President Donald Trump’s 2018 budget is here and he isn’t being stingy with the defense spending. The controversial plan calls for $668 billion in spending, a $52 billion increase overall from last year. But Trump’s bill is still not the military-grower he said it would be.
This budgetary move should not come as a surprise for anyone. During the 2016 campaign, the president repeatedly criticized his predecessor, Barack Obama, over his management of the military, which he said made it weaker and money-starved. Trump was especially critical of Obama’s sequestration plan, arguing that spending cuts would hamper military readiness (even though he once was in favor of it, per Politico).
Indeed, $52 billion is a lot of money, but it would only be the ninth largest increase in the past 40 years, said Todd Harrison, a defense spending expert at the Center for Strategic and International Studies, a bipartisan, nonprofit global policy research organization in Washington D.C. The Ronald Reagan and George W. Bush presidencies saw much higher increases, he added.
The budget calls for more than 56,000 soldiers, sailors, Airmen, and Marines than were previously planned under Obama; as of fiscal year 2017, total U.S. military active duty strength is nearly 1.3 million people. Of the $13 billion in spending earmarked for fighting ISIS, $1.8 billion will be for training and equipping U.S. allies on the ground in that effort.
Harrison said the services are getting some nice hardware additions, too.

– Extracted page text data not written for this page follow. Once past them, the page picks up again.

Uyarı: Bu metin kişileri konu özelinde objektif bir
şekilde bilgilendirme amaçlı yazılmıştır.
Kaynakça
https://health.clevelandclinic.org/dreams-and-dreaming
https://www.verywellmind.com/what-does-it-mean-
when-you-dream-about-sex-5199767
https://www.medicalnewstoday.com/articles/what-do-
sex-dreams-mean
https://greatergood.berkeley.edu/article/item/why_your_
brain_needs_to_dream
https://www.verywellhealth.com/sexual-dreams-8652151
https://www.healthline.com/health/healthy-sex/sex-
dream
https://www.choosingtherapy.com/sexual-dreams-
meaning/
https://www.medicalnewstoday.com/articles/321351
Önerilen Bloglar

The Army is getting $936 million for 61 AH-64E Apaches, for example, $804 million for the procurement of 2,110 Joint Light Tactical Vehicles, the Army and Marine Corps’ Humvee replacement. The Navy is getting $845 million for four carrier-capable F-35C strike fighters.
Going to the Marines is $2.8 billion for the procurement of 20 F-35Bs and the Navy is getting a $5.4 billion procurement for 46 F-35As. Additionally, basic military pay is increasing by 2.1 percent, which means that if you’re an E-1, you’ll be getting paid a couple hundred extra bucks a month, yet still less than projected private sector wage increases.

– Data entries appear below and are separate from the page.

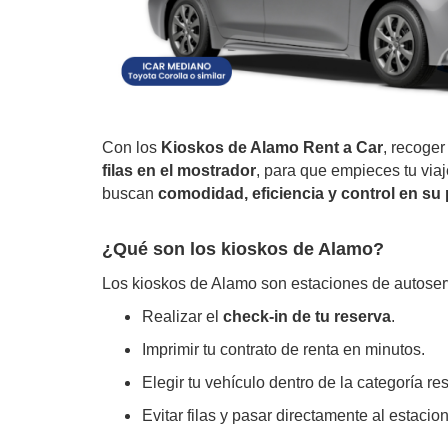
Con los
Kioskos de Alamo Rent a Car
, recoger
filas en el mostrador
, para que empieces tu via
buscan
comodidad, eficiencia y control en su
¿Qué son los kioskos de Alamo?
Los kioskos de Alamo son estaciones de autoserv
Realizar el
check-in de tu reserva
.
Imprimir tu contrato de renta en minutos.
Elegir tu vehículo dentro de la categoría re
Evitar filas y pasar directamente al estacio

For a complete list of what the services are getting, go here.
This all sounds good on paper, but what this budget does not do is significantly grow the military. For example, Trump called for growing the Navy to 350 ships. This budget calls for 282 battleships by the end of fiscal year 2017 (up from 275) and then to 292 by fiscal year 2018.
“This budget does not put the Navy on a path to get to 350 ships anytime soon,” Harrison said. As for his promise to grow the Army to 540,000 in active duty, this budget keeps the service at 476,000 in active service, which is much lower than what he promised during the campaign.

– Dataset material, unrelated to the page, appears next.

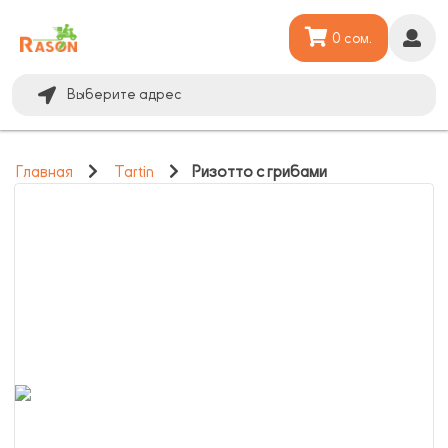
0 сом.
Выберите адрес
Главная
Tartin
Ризотто с грибами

Neither of his promises were realistic, Harrison said, because it simply takes time to grow the military and additional money than current budget caps simply will not allow. Obama’s sequestration plan, the Budget Control Act, is still in effect and will remain so until Congress reverses it.
Until then, he can’t ball out of control with federal dollars as he thought he could.
“(Trump) is working within a very constrained budget,” he said. “It wasn’t realistic to expect he could do everything he promised during the campaign.”
Which brings us to an interesting note about the F-35 procurements. If you remember, one of the first things Trump called for when he first entered office was lowering the cost of the F-35. Indeed, it is the most expensive weapons program in history. But in February, Lockheed Martin announced an agreement to sell 90 new F-35 fighter jets to the Defense Department for $8.5 billion, which saved $700 million when compared to the last deal.
But it really wasn’t Trump’s doing; the plan to cut down F-35 costs was already in the making. Apparently, as you build a particular platform over the years, it gets cheaper to make.
That’s just a handy mental footnote, in case Trump wants to take credit for it.
But the main takeaway from this is that, while his budget is not that much different from what Obama planned for 2017, it really doesn’t come close to the promises he made during the campaign. Remember back in February during his State of the Union when he said his budget called for the biggest increases in national defense spending history? Well, that wasn’t true, according to PolitiFact:
Budget writers talk about the base defense budget. That number excludes billions for Overseas Contingency Operations, a big ticket item that covers the costs of actually fighting wars. Right now, that spending adds about $55 billion to the Pentagon’s account.
When the contingency money is factored in, spending today is about $587 billion. This difference can lead to some confusion as people debate the magnitude of Trump’s request. Sen. John McCain, R-Ariz., said Trump’s plan raises the Pentagon’s budget by only about $18 billion. But he’s comparing Trump’s apparent base request to the full Pentagon budget.
So with that in mind, let’s go back in time.
President Jimmy Carter’s last budget kicked up military spending 25 percent in 1981. President Ronald Reagan’s added another 20 percent the next year. President George W. Bush raised it by 27 percent in 2003, 13 percent in 2007 and nearly 12 percent in 2008.
Trump’s spending doesn’t really compare. The reality is that, as many presidents realize—but this one especially—is that the reality of the position is very different from the campaign trail. He simply cannot speak something into the universe and make it so. And his budget reveals as much.
“People didn’t realize and maybe he didn’t realize how limited his options were,” Harrison said.